Solving the Gordian Knot: the formation and evolution of minority protection regimes in Poland
Halicka, Beate (2020). Solving the Gordian Knot: the formation and evolution of minority protection regimes in Poland. In Hanna Vasilevich (ed.), A Century of Minority Rights – Lessons from the Post-Versailles System. (Prague).
This text is a part of the publication series based on the results of the expert Seminar “A Century of Minority Rights – Lessons from the Post-Versailles System“, organized by the International Centre for Ethnic and Linguistic Diversity Studies and the Department of Russian and East European Studies, Institute of International Studies (Faculty of Social Sciences of Charles University) with the financial support of the Charles University, the Friedrich-Ebert-Stiftung in the Czech Republic, and the German Embassy to the Czech Republic.
The legal protection of ethnic minorities was a significant issue following the First World War. Antisemitic pogroms in Odessa, Lvov (later Lwów) and Pinsk mobilized the western European and American Jewish diaspora to become actively engaged in legally guaranteeing basic rights to minorities. Today we often forget that these noble aims only found practical application to a limited degree.
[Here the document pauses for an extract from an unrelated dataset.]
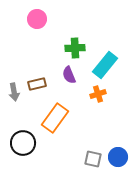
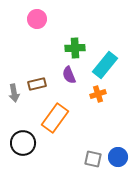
gray arrow: moved 1 px down
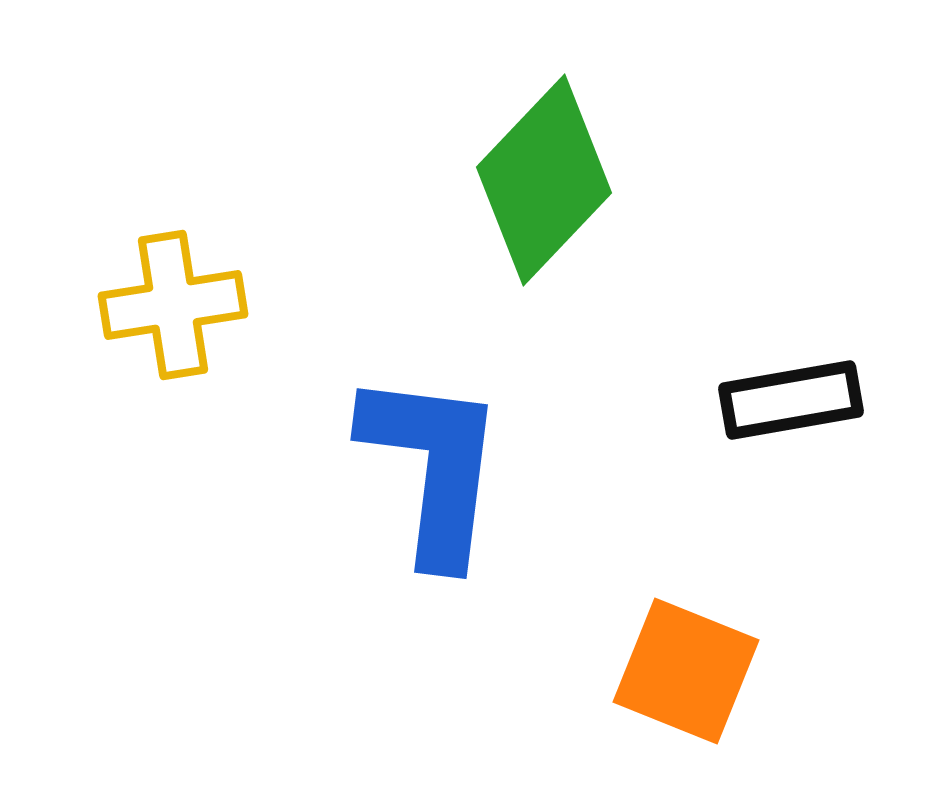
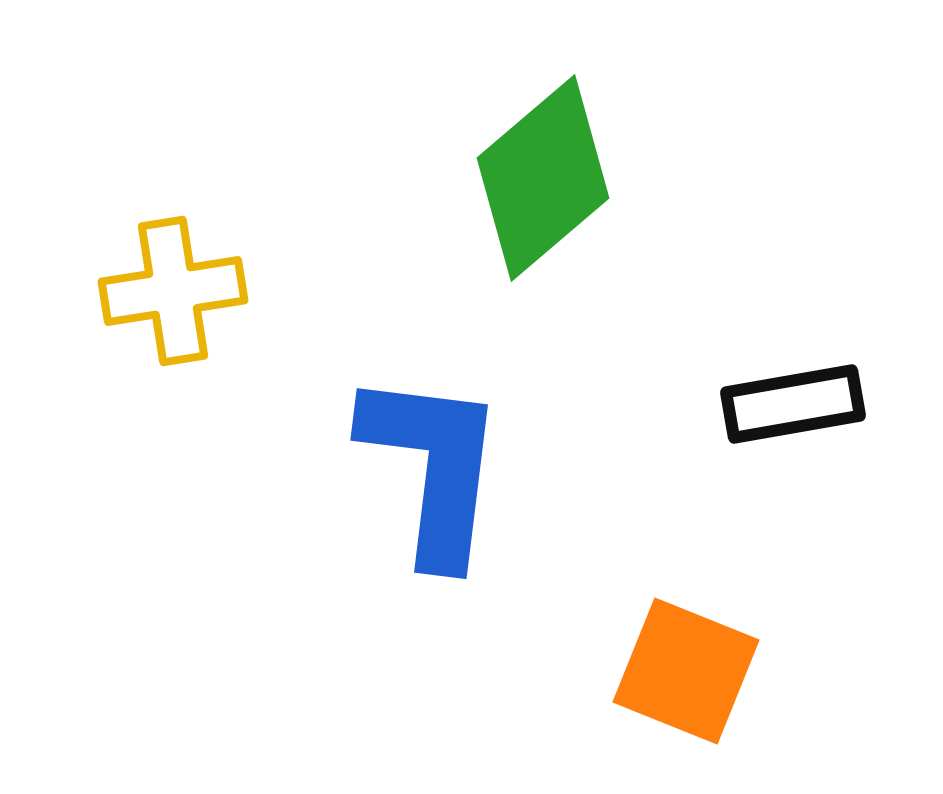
green diamond: moved 1 px left, 2 px up; rotated 6 degrees clockwise
yellow cross: moved 14 px up
black rectangle: moved 2 px right, 4 px down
The signing of the Minority Treaties, (starting from the so-called Little Treaty of Versailles with Poland in June 1919) was imposed on the countries of central and eastern Europe as a precondition of finalizing the decisions of the Treaty of Versailles itself. However, the western European powers themselves did not feel duty-bound to declare respect for the minorities in their own countries. Neither Great Britain, not France signed such treaties, fearing the far-reaching consequences in their relations with the subjugated peoples in their respective colonies.
At the same time, all breaches of these rules met strident criticism in the international arena and were used for political ends. Insofar as what this peculiar policy of double standards looked like in practice, I will attempt to show this below based on the example of the situation in inter-war Poland and its relations with its German minority. The ethnic relations presented in a later section in the context of the Second World War and the post-war years are meant to supplement this picture and outline the question of how states dealt with observing minority rights over a longer perspective.